Say mom gets 1K from SS & 1,500K from retirement every mo. Income=$2,500. Basically $ 500 over ceiling for monthly income to qualify for Medicaid. No matter what is always is $500 over. So this excess $ 500 is what funds the trust and therefore mom’s income is now 2K and within the states income ceiling for Medicaid. The beneficiary of the trust is state's Medicaid program and upon death reverts to the state. The state gets all the extra money, family has NO say on this.

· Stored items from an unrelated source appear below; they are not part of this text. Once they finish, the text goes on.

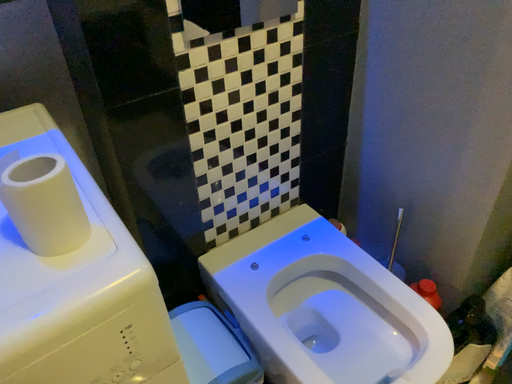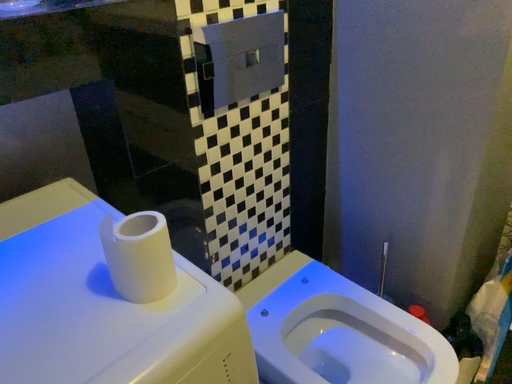 Question: How did the camera likely rotate when shooting the video?

Choices:
 (A) rotated downward
 (B) rotated upward

Answer: (B) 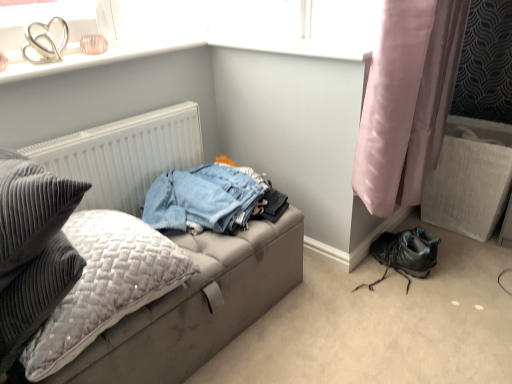 Question: Based on their positions, is velvet grey pillow at left located to the left or right of leatherette studio couch at left?

Choices:
 (A) left
 (B) right

Answer: (A)

Question: In terms of size, does velvet grey pillow at left appear bigger or smaller than leatherette studio couch at left?

Choices:
 (A) big
 (B) small

Answer: (B)

Question: Which is nearer to the pink satin curtain at lower right?

Choices:
 (A) velvet grey pillow at left
 (B) clear glass heart at upper left
 (C) white textured radiator at upper left
 (D) leatherette studio couch at left
 (E) matte black shoe at lower right

Answer: (E)

Question: Which is farther from the velvet grey pillow at left?

Choices:
 (A) pink satin curtain at lower right
 (B) matte black shoe at lower right
 (C) clear glass heart at upper left
 (D) leatherette studio couch at left
 (E) white textured radiator at upper left

Answer: (B) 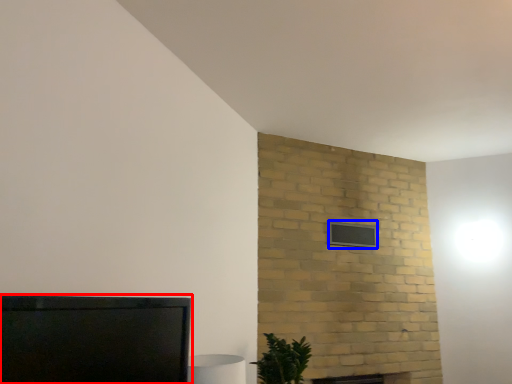 Question: Which object appears closest to the camera in this image, furniture (highlighted by a red box) or window (highlighted by a blue box)?

Choices:
 (A) furniture
 (B) window

Answer: (A) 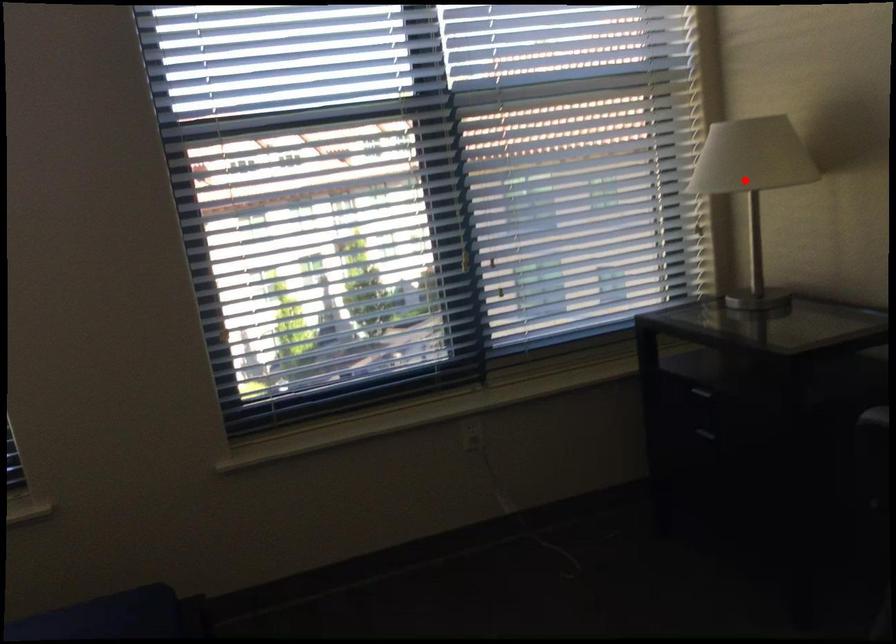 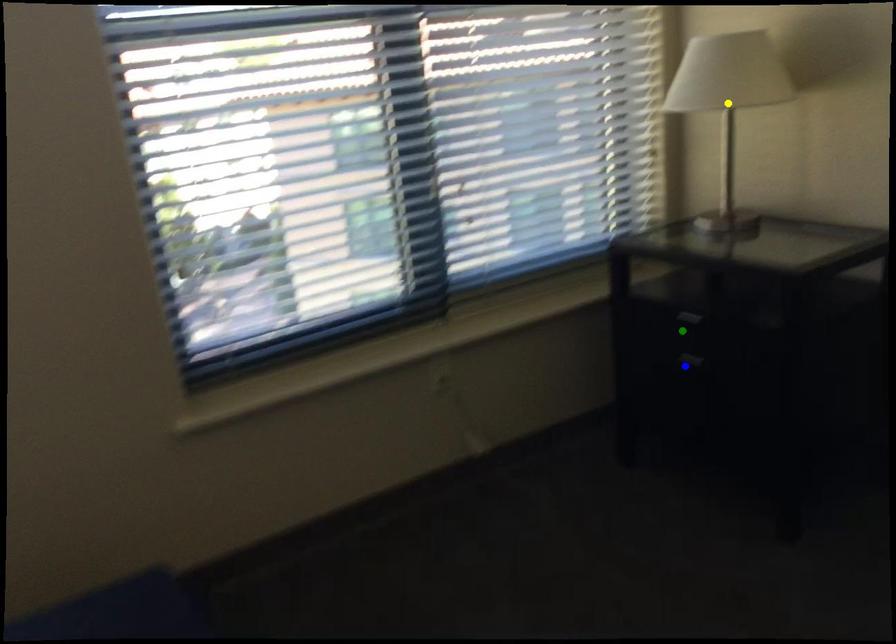 Question: I am providing you with two images of the same scene from different viewpoints. A red point is marked on the first image. You are given multiple points on the second image. Which point in image 2 is actually the same real-world point as the red point in image 1?

Choices:
 (A) blue point
 (B) green point
 (C) yellow point

Answer: (C) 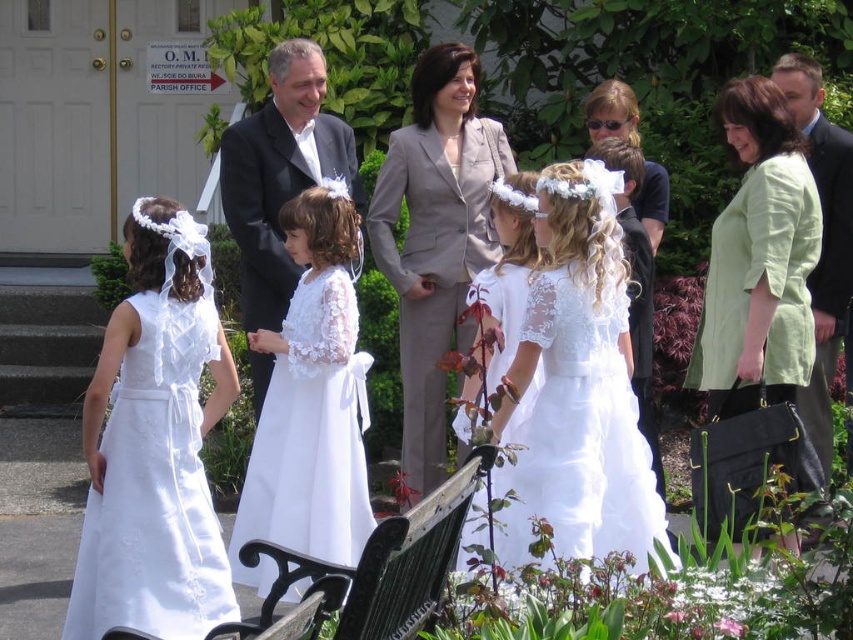 Question: Does white satin dress at center have a smaller size compared to green fabric jacket at upper right?

Choices:
 (A) yes
 (B) no

Answer: (A)

Question: Considering the real-world distances, which object is farthest from the black wrought iron bench at lower center?

Choices:
 (A) white lace dress at center
 (B) matte black suit at center
 (C) green fabric jacket at upper right

Answer: (B)

Question: Can you confirm if white lace dress at center is positioned to the left of matte black suit at center?

Choices:
 (A) yes
 (B) no

Answer: (B)

Question: Observing the image, what is the correct spatial positioning of white lace dress at center in reference to black wrought iron bench at lower center?

Choices:
 (A) right
 (B) left

Answer: (A)

Question: Among these objects, which one is nearest to the camera?

Choices:
 (A) white satin dress at left
 (B) green fabric jacket at upper right
 (C) white lace dress at center
 (D) matte black suit at center

Answer: (C)

Question: Considering the real-world distances, which object is farthest from the white lace dress at center?

Choices:
 (A) white satin dress at center
 (B) white satin dress at left
 (C) green fabric jacket at upper right
 (D) matte black suit at center

Answer: (D) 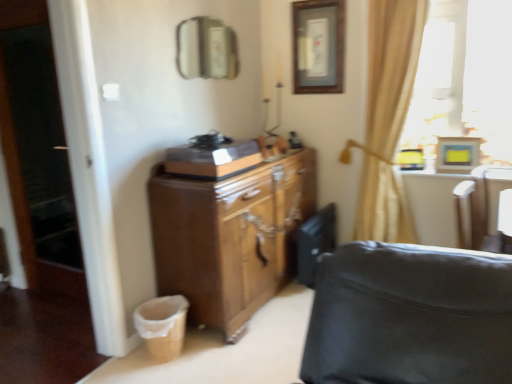 The height and width of the screenshot is (384, 512). Identify the location of vacant region above metallic rectangular mirror at upper center (from a real-world perspective). (206, 7). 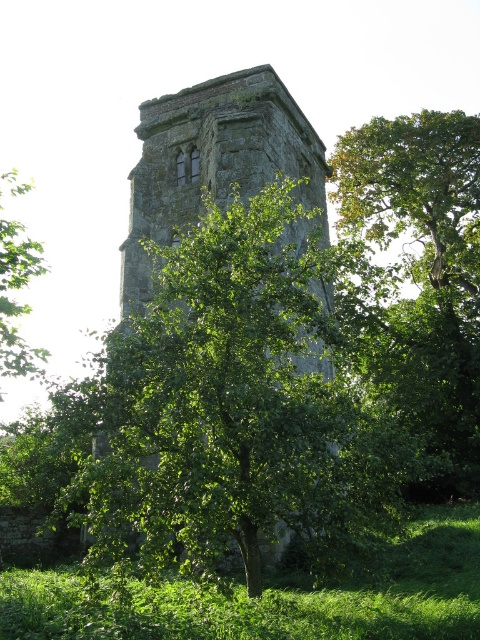 You are a gardener planning to trim the green leafy tree at center near the stone tower at center. Based on their widths, which one is wider?

The green leafy tree at center might be wider than the stone tower at center according to the description provided.

You are standing in front of the historic stone tower and want to walk towards the green leafy tree at center. However, there is a green leafy tree at left in your path. Which tree should you avoid stepping around to reach your destination?

You should avoid stepping around the green leafy tree at left because the green leafy tree at center is closer to the viewer, meaning the tree at left is further away and not blocking your path directly. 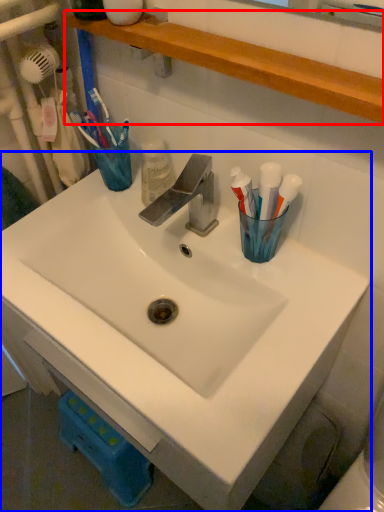 Question: Which point is further to the camera, shelve (highlighted by a red box) or sink (highlighted by a blue box)?

Choices:
 (A) shelve
 (B) sink

Answer: (B) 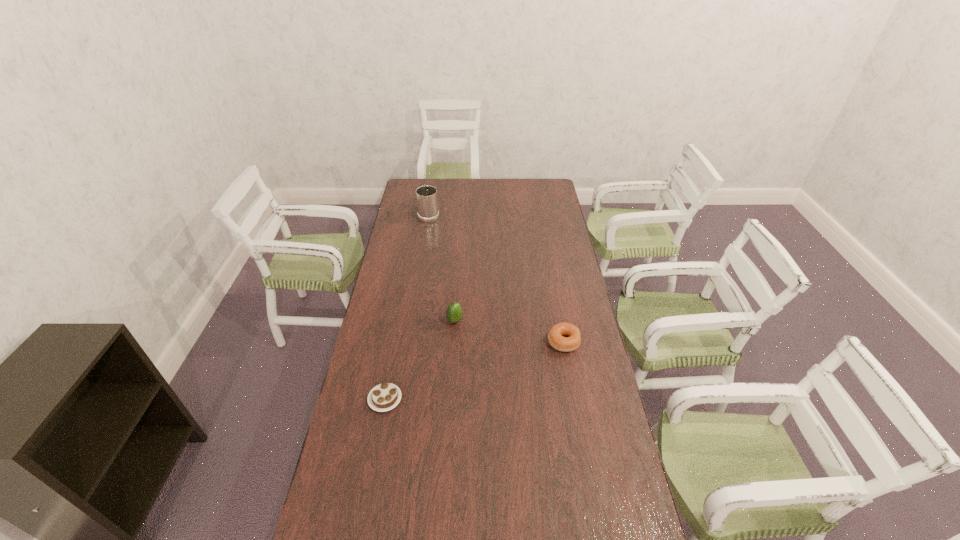 Where is `the farthest object`? The image size is (960, 540). the farthest object is located at coordinates (427, 202).

Image resolution: width=960 pixels, height=540 pixels. I want to click on mug, so click(x=427, y=202).

At what (x,y) coordinates should I click in order to perform the action: click on the second object from right to left. Please return your answer as a coordinate pair (x, y). Looking at the image, I should click on (454, 313).

Locate an element on the screen. This screenshot has width=960, height=540. the second farthest object is located at coordinates (454, 313).

Locate an element on the screen. Image resolution: width=960 pixels, height=540 pixels. the second nearest object is located at coordinates (566, 337).

This screenshot has height=540, width=960. I want to click on the second shortest object, so click(566, 337).

You are a GUI agent. You are given a task and a screenshot of the screen. Output one action in this format:
    pyautogui.click(x=<x>, y=<y>)
    Task: Click on the shortest object
    The height and width of the screenshot is (540, 960).
    Given the screenshot: What is the action you would take?
    coord(386,396)

You are a GUI agent. You are given a task and a screenshot of the screen. Output one action in this format:
    pyautogui.click(x=<x>, y=<y>)
    Task: Click on the nearest object
    The height and width of the screenshot is (540, 960).
    Given the screenshot: What is the action you would take?
    pyautogui.click(x=386, y=396)

Locate an element on the screen. The image size is (960, 540). free space located 0.070m on the side of the farthest object with the handle is located at coordinates (431, 200).

I want to click on blank space located on the side of the farthest object with the handle, so click(434, 183).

Miller really has to be done by an attorney who does elder law as it needs to be flexible/adaptable and meet the criteria of each state's law on probate (death laws) & Medicaid rules.
Again, Miller HAS to be done by an attorney who knows how to do these so that it can pass Medicaid review and be flexible. If you go on the cheap on this, you could find yourself having to re-do the trust every time the amount of $ received changes as she will be disqualified once the state receives any documentation of changes in $.
For your mom, the $ 102.00 a month funds her trust. Understand?
With NH costs averaging 5K a month, spending the money on an elder law attorney is one of the best Mothers Day gifts you can give your mom!
I have called medicaid and no return calls to give me a reason why I have no coverage.
Appeal, appeal, appeal.
Financially, any unreimbursed medical expenses can be used to decrease his income and qualify him.